After some success in the mines, Mr. Hoag went to Sacramento and engaged in mercantile business. In 1850 he owned a ferry across the Sacramento into Yolo county, which, for a time, was very profitable, the receipts for three months in the fall of 1850 being $27,000, but later it was replaced by a bridge. About this time Mr. Hoag was admitted to the bar in California. In January, 1853, Mr. Hoag was married at San Francisco to Georgie J. Jennings, a native of Philadelphia. After going out of the ferry business he was for a time in partnership with his brother, B. H. Hoag, importing agricultural implements from the East. In 1861 Mr. Hoag was elected a member of the California legislature by a coalition of the Republicans and the Douglas Democrats of Yolo County. Later he was appointed County Judge by Governor Stanford, to fill a vacancy, and was afterward elected for another term. In the spring of 1862 he was elected secretary of the State Agricultural Society, which office he held for ten years. He drew and secured the passage of a law making this society a state institution, with a directorate appointed and commissioned by the governor. In 1870 the Pacific Rural Press was established and Mr. Hoag became its leading agricultural writer for four years. At the same time, and after resigning from the Rural Press, he did similar work for the Sacramento Record-Union, and was, for two years, a writer for the Bulletin along the same lines.
In 1881 Mr. Hoag was elected secretary and actuary of the State Anti-debris Association. In May, 1883, he was appointed commissioner of immigration for the Southern and Central Pacific Railroads, and spent three years in Chicago, encouraging immigration to California. Having become interested in this portion of Southern California, he decided to come here to live, and arrived in Redlands in 1886.
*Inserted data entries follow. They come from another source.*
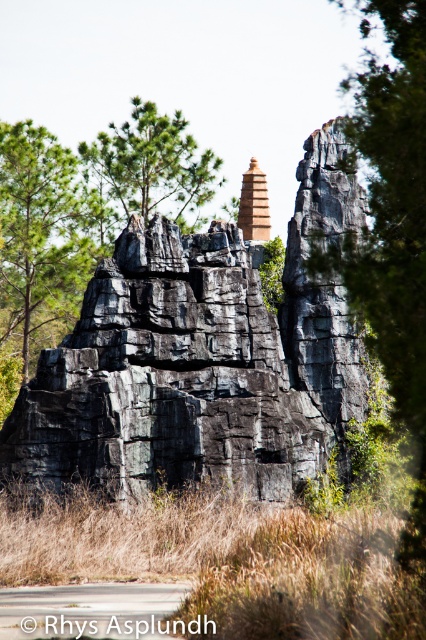 Question: Which point appears closest to the camera in this image?

Choices:
 (A) (51, 170)
 (B) (146, 106)
 (C) (265, 230)

Answer: (A)

Question: Can you confirm if black rough rock formation at center is positioned to the right of matte orange temple at center?

Choices:
 (A) no
 (B) yes

Answer: (A)

Question: Among these points, which one is farthest from the camera?

Choices:
 (A) (252, 200)
 (B) (172, 204)

Answer: (A)

Question: Can you confirm if green matte tree at upper left is positioned above green matte tree at upper center?

Choices:
 (A) no
 (B) yes

Answer: (A)

Question: Among these points, which one is nearest to the camera?

Choices:
 (A) (92, 429)
 (B) (252, 220)
 (C) (11, 157)
 (D) (203, 180)

Answer: (A)

Question: Can you confirm if black rough rock formation at center is wider than matte orange temple at center?

Choices:
 (A) no
 (B) yes

Answer: (B)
In this city Mr. Hoag has been active in many enterprises for the development of local interests. He assisted in securing the Chicago colony, and at one time had an interest in 1,600 acres of land belonging to the Crafts estate. He sold $70,000 worth of this in one year, and through efforts to secure the irrigation of this tract, assisted largely in the early improvement of Crafton. Mr. Hoag was one of the organizers of the Domestic Water Company, and a director, until three years ago. He now owns twenty-five acres of bearing orchards on Lugonia Heights. During the recent agitation for a protective tariff on citrus fruits, Mr. Hoag made a close study of the subject, and is entitled to the credit of the happy thought of levying a tariff by the pound instead of by the cubic foot, as heretofore. This change which, after much argument, was finally adopted, was the key to the final solution of a knotty and important problem.